29. Il en résulte que, si l’on peut déduire, grâce à l’article 1er de la directive 84/5, que, parmi ces mesures utiles visées par l’article 3 de la directive 72/166, se trouve la mise en place d’un organisme «ayant pour mission de réparer […] les dommages matériels ou corporels» ( 14 ), l’intervention de cet organisme était expressément limitée aux dommages «causés par un véhicule non identifié ou pour lequel il n’a pas été satisfait à l’obligation d’assurance visée au paragraphe 1» ( 15 ), et ce
sans préjudice du droit des États membres «de donner ou non à l’intervention de cet organisme un caractère subsidiaire» ( 16 ).

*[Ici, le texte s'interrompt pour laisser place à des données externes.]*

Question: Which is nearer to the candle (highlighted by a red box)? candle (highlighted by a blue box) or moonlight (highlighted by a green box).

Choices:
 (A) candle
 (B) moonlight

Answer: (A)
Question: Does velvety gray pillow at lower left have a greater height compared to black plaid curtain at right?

30. Il est également intéressant d’examiner les travaux préparatoires de la directive 84/5. Il ressort de ces travaux une certaine volonté du législateur de contenir les cas d’intervention obligatoire de l’organisme devant être mis en place aux termes de l’article 1er, paragraphe 4, de la directive 84/5 et de retenir une acception stricte de la notion de «véhicule pour lequel il n’a pas été satisfait à l’obligation d’assurance». En effet, dans la proposition initiale de la directive 84/5, il était
envisagé d’assimiler à un véhicule «non assuré» ( 17 ) un véhicule ayant causé des dommages pour lesquels, en vertu de la loi ou d’une clause contractuelle licite, l’assureur était en droit de refuser le paiement, proposition qui n’a pas été, au final, retenue.

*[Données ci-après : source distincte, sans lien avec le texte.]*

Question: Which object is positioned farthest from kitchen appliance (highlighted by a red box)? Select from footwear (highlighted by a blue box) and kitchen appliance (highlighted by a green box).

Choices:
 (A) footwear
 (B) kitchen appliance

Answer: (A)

31. Je tire de cette évolution notable entre le texte de la proposition et le texte final de la directive 84/5 deux séries de conclusions. D’abord, il semble bien que, dans l’esprit du législateur, un véhicule pour lequel il n’a pas été satisfait à l’obligation d’assurance ( 18 ) était équivalent à un véhicule non assuré ( 19 ), ce que confirme d’ailleurs la rédaction de l’article 1er, paragraphe 4, cinquième alinéa, de la directive 84/5 ( 20 ). Ensuite, il est clair que le législateur de l’Union a
sciemment circonscrit, dans la version finale de la directive 84/5, les cas d’intervention de l’organisme devant être mis en place en ne visant expressément, outre l’hypothèse du véhicule non identifié, que le cas du «véhicule pour lequel il n’a pas été satisfait à l’obligation d’assurance visée au paragraphe 1» c’est-à-dire le véhicule pour lequel il n’a pas été souscrit de contrat d’assurance. L’intervention du législateur en 1983 montre bien que lui-même ne concevait pas l’article 3 de la
directive 72/166 comme une clause générale obligeant les États membres à mettre en place un mécanisme de garantie.
32. Il est remarquable de noter que le législateur ne s’est pas contenté de prévoir que l’organisme devait intervenir en cas de dommages causés par les véhicules pour lequel il n’a pas été satisfait à l’obligation d’assurance en général, mais a jugé bon de préciser que tel devait être le cas seulement pour les dommages causés par les véhicules pour lesquels il n’a pas été satisfait à l’obligation d’assurance visée au paragraphe 1 de l’article 1er de la directive 84/5.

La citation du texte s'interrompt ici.